Dataset entries:
▬▬▬▬▬▬
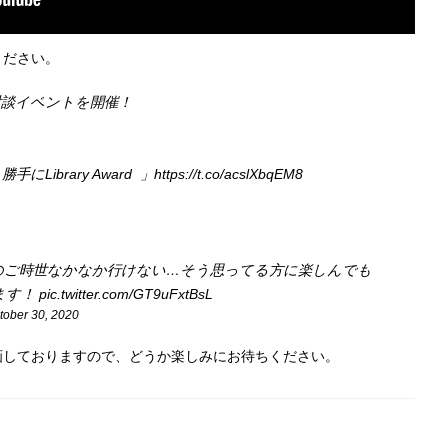
ください。
談イベントを開催！
Library Award 」
https://t.co/acslXbqEM8
のご時世なかなか行けない…そう思ってる方に楽しんでも
ます！
pic.twitter.com/GT9uFxtBsL
tober 30, 2020
画しておりますので、どうか楽しみにお待ちください。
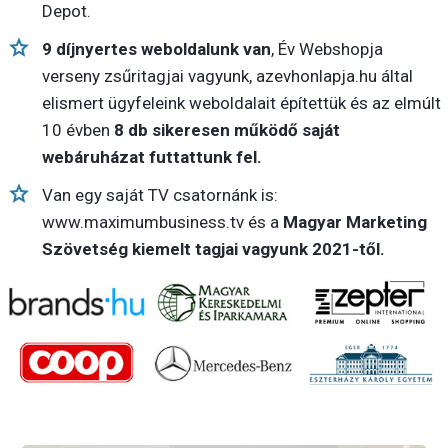
Depot.
9 díjnyertes weboldalunk van
, Év Webshopja
verseny zsűritagjai vagyunk, azevhonlapja.hu által
elismert ügyfeleink weboldalait építettük és az elmúlt
10 évben
8 db sikeresen működő saját
webáruházat futtattunk fel.
Van egy saját TV csatornánk is:
www.maximumbusiness.tv
és a
Magyar Marketing
Szövetség kiemelt tagjai vagyunk 2021-től.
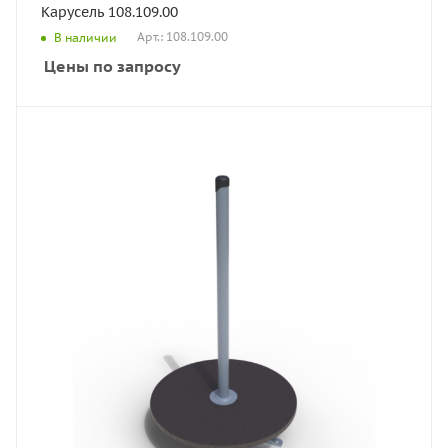
Карусель 108.109.00
Арт.: 108.109.00
В наличии
Цены по запросу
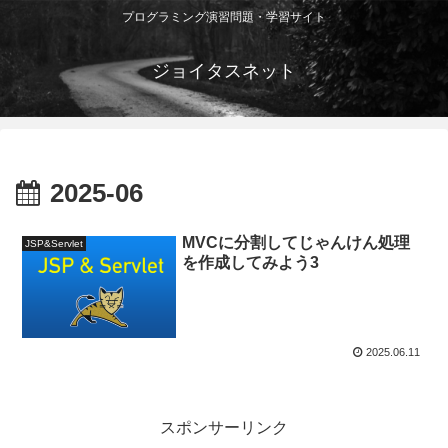
プログラミング演習問題・学習サイト
ジョイタスネット
2025-06
MVCに分割してじゃんけん処理
JSP&Servlet
を作成してみよう3
2025.06.11
スポンサーリンク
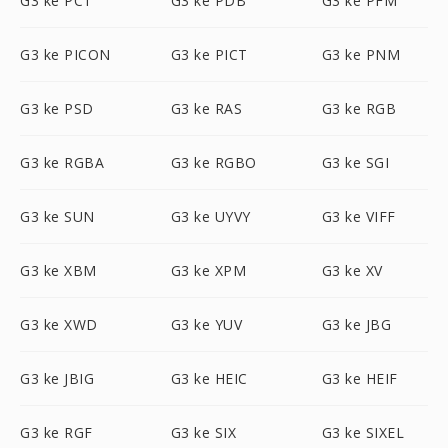
G3 ke PCT
G3 ke PDB
G3 ke PFM
G3 ke PICON
G3 ke PICT
G3 ke PNM
G3 ke PSD
G3 ke RAS
G3 ke RGB
G3 ke RGBA
G3 ke RGBO
G3 ke SGI
G3 ke SUN
G3 ke UYVY
G3 ke VIFF
G3 ke XBM
G3 ke XPM
G3 ke XV
G3 ke XWD
G3 ke YUV
G3 ke JBG
G3 ke JBIG
G3 ke HEIC
G3 ke HEIF
G3 ke RGF
G3 ke SIX
G3 ke SIXEL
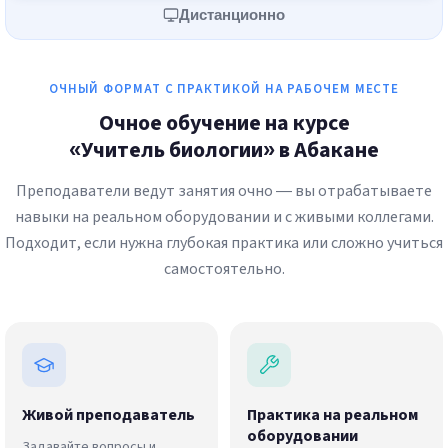
Дистанционно
ОЧНЫЙ ФОРМАТ С ПРАКТИКОЙ НА РАБОЧЕМ МЕСТЕ
Очное обучение на курсе
«Учитель биологии» в Абакане
Преподаватели ведут занятия очно — вы отрабатываете
навыки на реальном оборудовании и с живыми коллегами.
Подходит, если нужна глубокая практика или сложно учиться
самостоятельно.
Живой преподаватель
Практика на реальном
оборудовании
Задавайте вопросы и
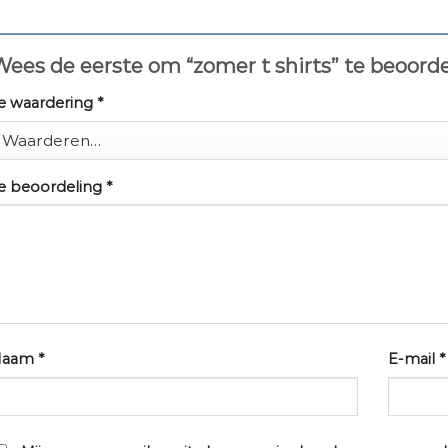
ees de eerste om “zomer t shirts” te beoord
e waardering
*
e beoordeling
*
Naam
*
E-mail
*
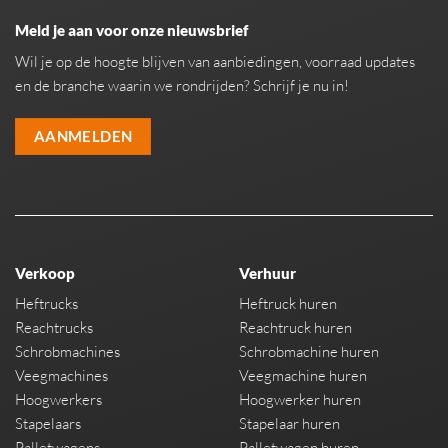
Meld je aan voor onze nieuwsbrief
Wil je op de hoogte blijven van aanbiedingen, voorraad updates
en de branche waarin we rondrijden? Schrijf je nu in!
AANMELDEN
Verkoop
Verhuur
Heftrucks
Heftruck huren
Reachtrucks
Reachtruck huren
Schrobmachines
Schrobmachine huren
Veegmachines
Veegmachine huren
Hoogwerkers
Hoogwerker huren
Stapelaars
Stapelaar huren
Palletwagens
Palletwagen huren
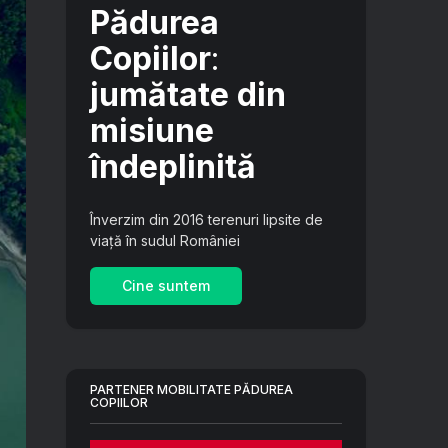
Pădurea
Copiilor
:
jumătate din
misiune
îndeplinită
Înverzim din 2016 terenuri lipsite de
viață în sudul României
Cine suntem
PARTENER MOBILITATE PĂDUREA
COPIILOR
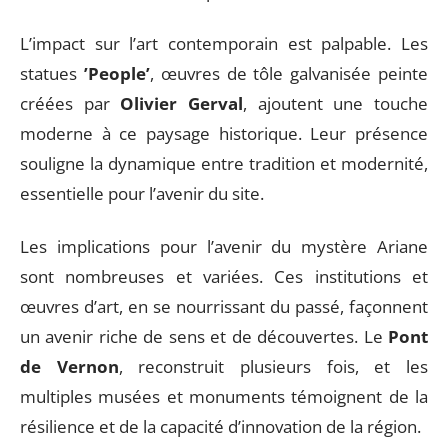
L’impact sur l’art contemporain est palpable. Les
statues
’People’
, œuvres de tôle galvanisée peinte
créées par
Olivier Gerval
, ajoutent une touche
moderne à ce paysage historique. Leur présence
souligne la dynamique entre tradition et modernité,
essentielle pour l’avenir du site.
Les implications pour l’avenir du mystère Ariane
sont nombreuses et variées. Ces institutions et
œuvres d’art, en se nourrissant du passé, façonnent
un avenir riche de sens et de découvertes. Le
Pont
de Vernon
, reconstruit plusieurs fois, et les
multiples musées et monuments témoignent de la
résilience et de la capacité d’innovation de la région.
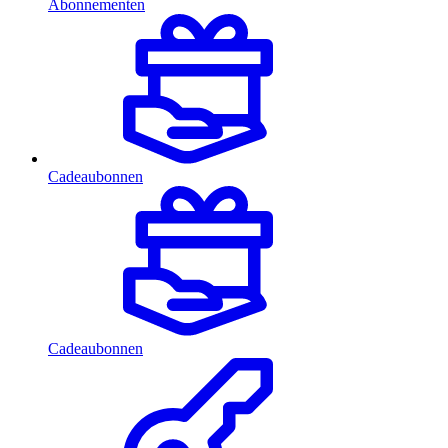
Abonnementen
Cadeaubonnen
Cadeaubonnen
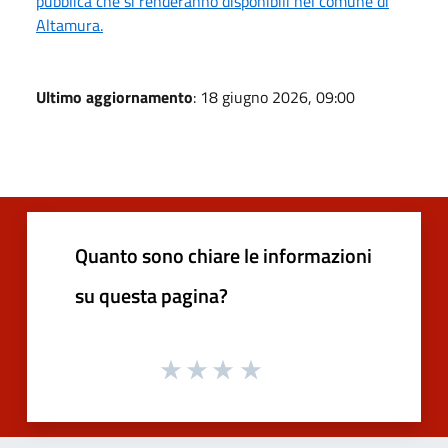
pubblica che si renderanno disponibili nel comune di
Altamura.
Ultimo aggiornamento
: 18 giugno 2026, 09:00
Quanto sono chiare le informazioni
su questa pagina?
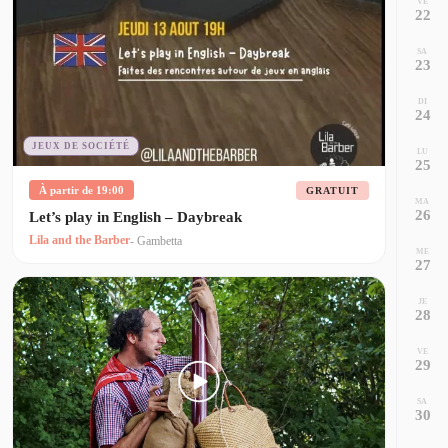
VE
22
SA
23
DI
24
JEUX DE SOCIÉTÉ
LU
25
À partir de 19:00
GRATUIT
MA
26
Let’s play in English – Daybreak
Lila and the Barber
- Gambetta
ME
27
JE
28
VE
29
SA
30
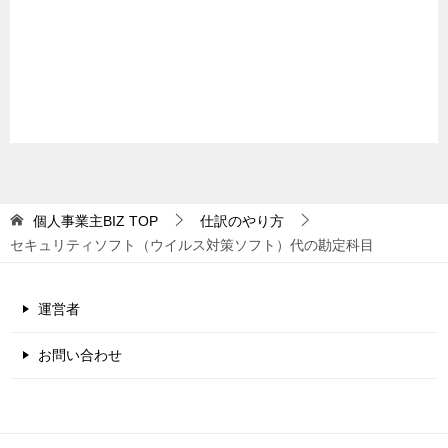
個人事業主BIZ
TOP
仕訳のやり方
セキュリティソフト（ウイルス対策ソフト）代の勘定科目
運営者
お問い合わせ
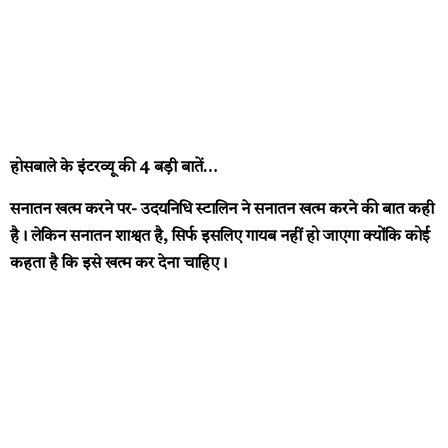
होसबाले के इंटरव्यू की 4 बड़ी बातें…
सनातन खत्म करने पर-
उदयनिधि स्टालिन ने सनातन खत्म करने की बात कही
है। लेकिन सनातन शाश्वत है, सिर्फ इसलिए गायब नहीं हो जाएगा क्योंकि कोई
कहता है कि इसे खत्म कर देना चाहिए।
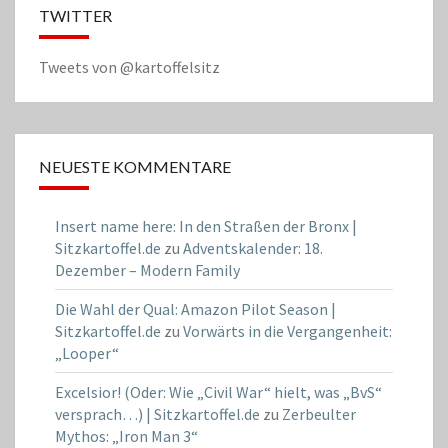
TWITTER
Tweets von @kartoffelsitz
NEUESTE KOMMENTARE
Insert name here: In den Straßen der Bronx |
Sitzkartoffel.de
zu
Adventskalender: 18.
Dezember – Modern Family
Die Wahl der Qual: Amazon Pilot Season |
Sitzkartoffel.de
zu
Vorwärts in die Vergangenheit:
„Looper“
Excelsior! (Oder: Wie „Civil War“ hielt, was „BvS“
versprach…) | Sitzkartoffel.de
zu
Zerbeulter
Mythos: „Iron Man 3“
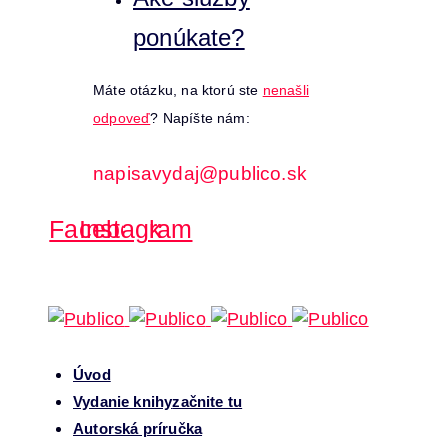
ponúkate?
Máte otázku, na ktorú ste
nenašli
odpoveď
? Napíšte nám:
napisavydaj@publico.sk
Facebook
Instagram
Úvod
Vydanie knihy
začnite tu
Autorská príručka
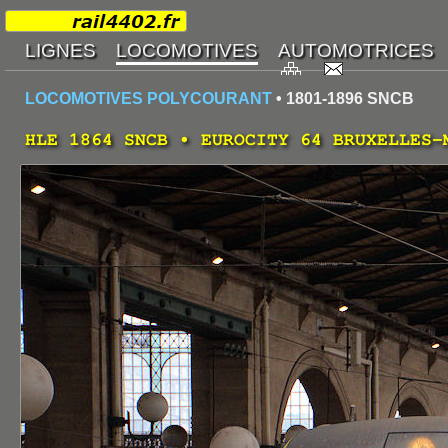
LOCOMOTIVES POLYCOURANT
• 1801-1896 SNCB
HLE 1864 SNCB • EUROCITY 64 BRUXELLES-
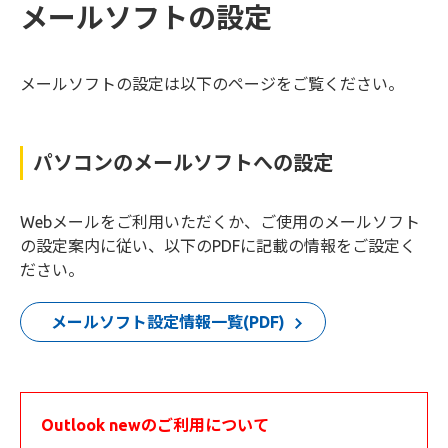
メールソフトの設定
メールソフトの設定は以下のページをご覧ください。
パソコンのメールソフトへの設定
Webメールをご利用いただくか、ご使用のメールソフト
の設定案内に従い、以下のPDFに記載の情報をご設定く
ださい。
メールソフト設定情報一覧(PDF)
Outlook newのご利用について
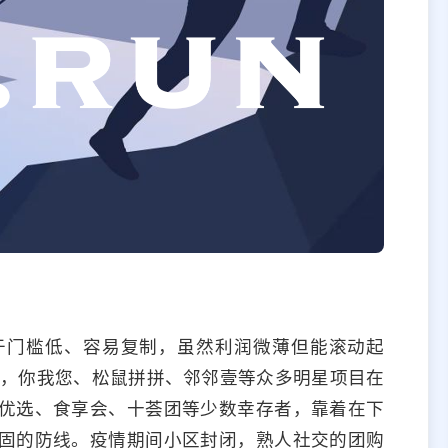
于门槛低、容易复制，虽然利润微薄但能滚动起
战，你我您、松鼠拼拼、邻邻壹等众多明星项目在
优选、食享会、十荟团等少数幸存者，靠着在下
固的防线。疫情期间小区封闭，熟人社交的团购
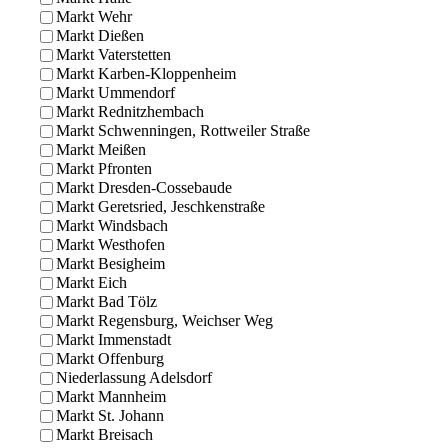
Markt Wehr
Markt Dießen
Markt Vaterstetten
Markt Karben-Kloppenheim
Markt Ummendorf
Markt Rednitzhembach
Markt Schwenningen, Rottweiler Straße
Markt Meißen
Markt Pfronten
Markt Dresden-Cossebaude
Markt Geretsried, Jeschkenstraße
Markt Windsbach
Markt Westhofen
Markt Besigheim
Markt Eich
Markt Bad Tölz
Markt Regensburg, Weichser Weg
Markt Immenstadt
Markt Offenburg
Niederlassung Adelsdorf
Markt Mannheim
Markt St. Johann
Markt Breisach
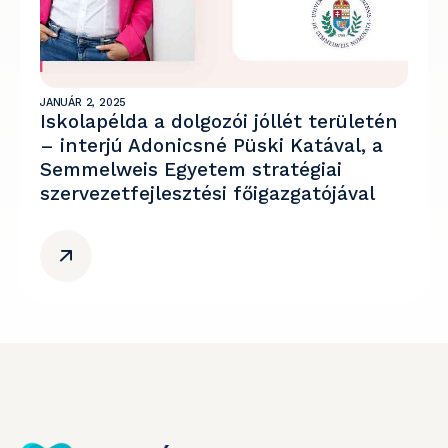
JANUÁR 2, 2025
Iskolapélda a dolgozói jóllét területén
– interjú Adonicsné Püski Katával, a
Semmelweis Egyetem stratégiai
szervezetfejlesztési főigazgatójával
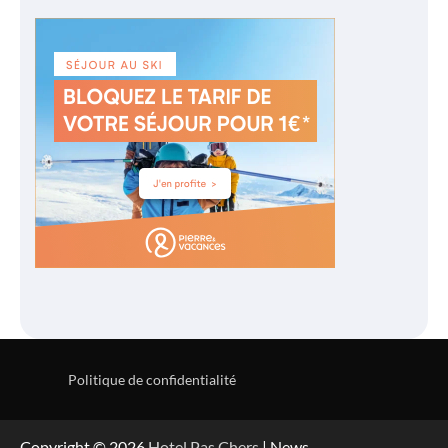
Politique de confidentialité
Copyright © 2026
Hotel Pas Chers
| News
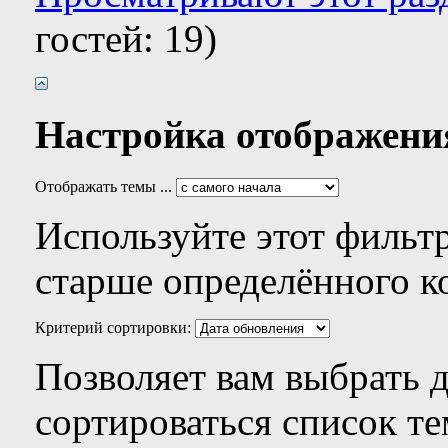
гостей: 19)
Настройка отображени
Отображать темы ...
Используйте этот фильтр
старше определённого к
Критерий сортировки:
Позволяет вам выбрать 
сортироваться список те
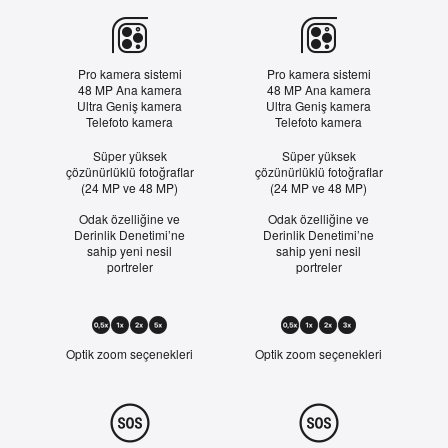
Kamera
Pro kamera sistemi
Pro kamera sistemi
48 MP Ana kamera
48 MP Ana kamera
Ultra Geniş kamera
Ultra Geniş kamera
Telefoto kamera
Telefoto kamera
Süper yüksek
Süper yüksek
çözünürlüklü fotoğraflar
çözünürlüklü fotoğraflar
(24 MP ve 48 MP)
(24 MP ve 48 MP)
Odak özelliğine ve
Odak özelliğine ve
Derinlik Denetimi’ne
Derinlik Denetimi’ne
sahip yeni nesil
sahip yeni nesil
portreler
portreler
Optik
Zoom
0,5
Optik zoom seçenekleri
0,5
Optik zoom seçenekleri
kat,
kat,
1
1
kat,
kat,
Güvenlik
2
2
kat
kat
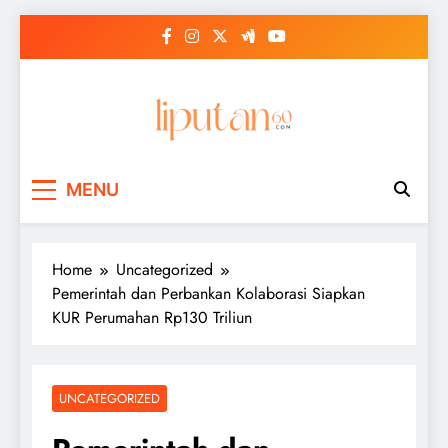
Skip
to
content
MENU
Home
Uncategorized
Pemerintah dan Perbankan Kolaborasi Siapkan
KUR Perumahan Rp130 Triliun
UNCATEGORIZED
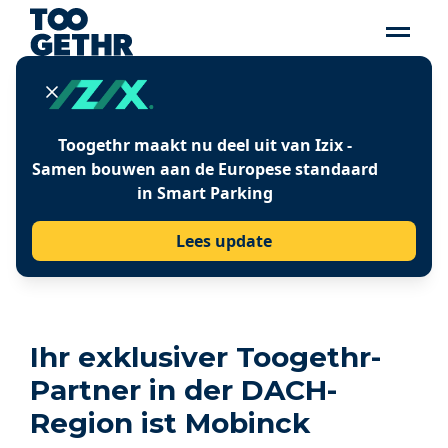
Press release
Toogethr maakt nu deel uit van Izix -
Samen bouwen aan de Europese standaard
MOBINCK IS THE
in Smart Parking
OFFICIAL RESELLER OF
Lees update
TOOGETHR IN DACH
Ihr exklusiver Toogethr-
Partner in der DACH-
Region ist Mobinck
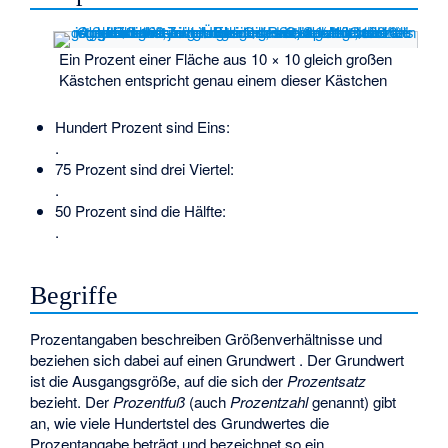
Ein Prozent einer Fläche aus 10 × 10 gleich großen
Kästchen entspricht genau einem dieser Kästchen
Hundert Prozent sind Eins:
.
75 Prozent sind drei Viertel:
.
50 Prozent sind die Hälfte:
.
Begriffe
Prozentangaben beschreiben Größenverhältnisse und
beziehen sich dabei auf einen Grundwert
. Der Grundwert
ist die Ausgangsgröße, auf die sich der
Prozentsatz
bezieht. Der
Prozentfuß
(auch
Prozentzahl
genannt) gibt
an, wie viele Hundertstel des Grundwertes die
Prozentangabe beträgt und bezeichnet so ein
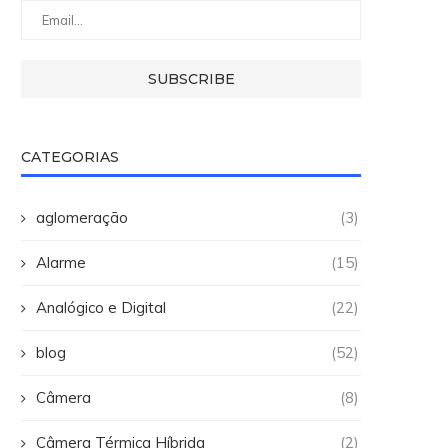
CATEGORIAS
aglomeração
(3)
Alarme
(15)
Analógico e Digital
(22)
blog
(52)
Câmera
(8)
Câmera Térmica Híbrida
(2)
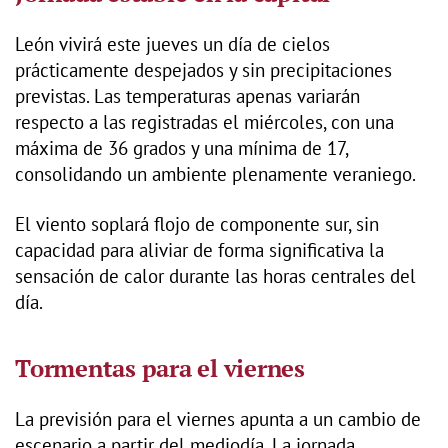
León vivirá este jueves un día de cielos
prácticamente despejados y sin precipitaciones
previstas. Las temperaturas apenas variarán
respecto a las registradas el miércoles, con una
máxima de 36 grados y una mínima de 17,
consolidando un ambiente plenamente veraniego.
El viento soplará flojo de componente sur, sin
capacidad para aliviar de forma significativa la
sensación de calor durante las horas centrales del
día.
Tormentas para el viernes
La previsión para el viernes apunta a un cambio de
escenario a partir del mediodía. La jornada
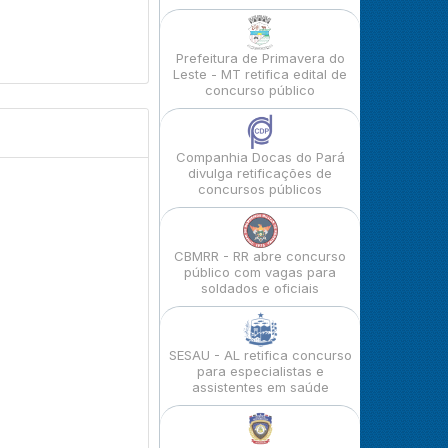
Prefeitura de Primavera do
Leste - MT retifica edital de
concurso público
Companhia Docas do Pará
divulga retificações de
concursos públicos
CBMRR - RR abre concurso
público com vagas para
soldados e oficiais
SESAU - AL retifica concurso
para especialistas e
assistentes em saúde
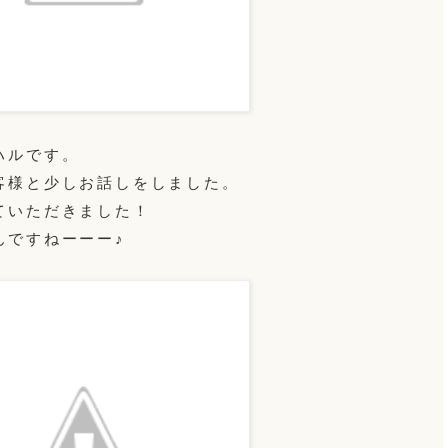
ハルです。
客様と少しお話しをしました。
ていただきました！
んですねーーー♪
▬▬▬▬▬▬
Brief
Copy the records above exactly, beginning at the line that contains "Markt Geretsried, Jeschkenstraße" and stopping after the line that contains "Markt Breisach".

Solution to this problem
Markt Geretsried, Jeschkenstraße
Markt Windsbach
Markt Westhofen
Markt Besigheim
Markt Eich
Markt Bad Tölz
Markt Regensburg, Weichser Weg
Markt Immenstadt
Markt Offenburg
Niederlassung Adelsdorf
Markt Mannheim
Markt St. Johann
Markt Breisach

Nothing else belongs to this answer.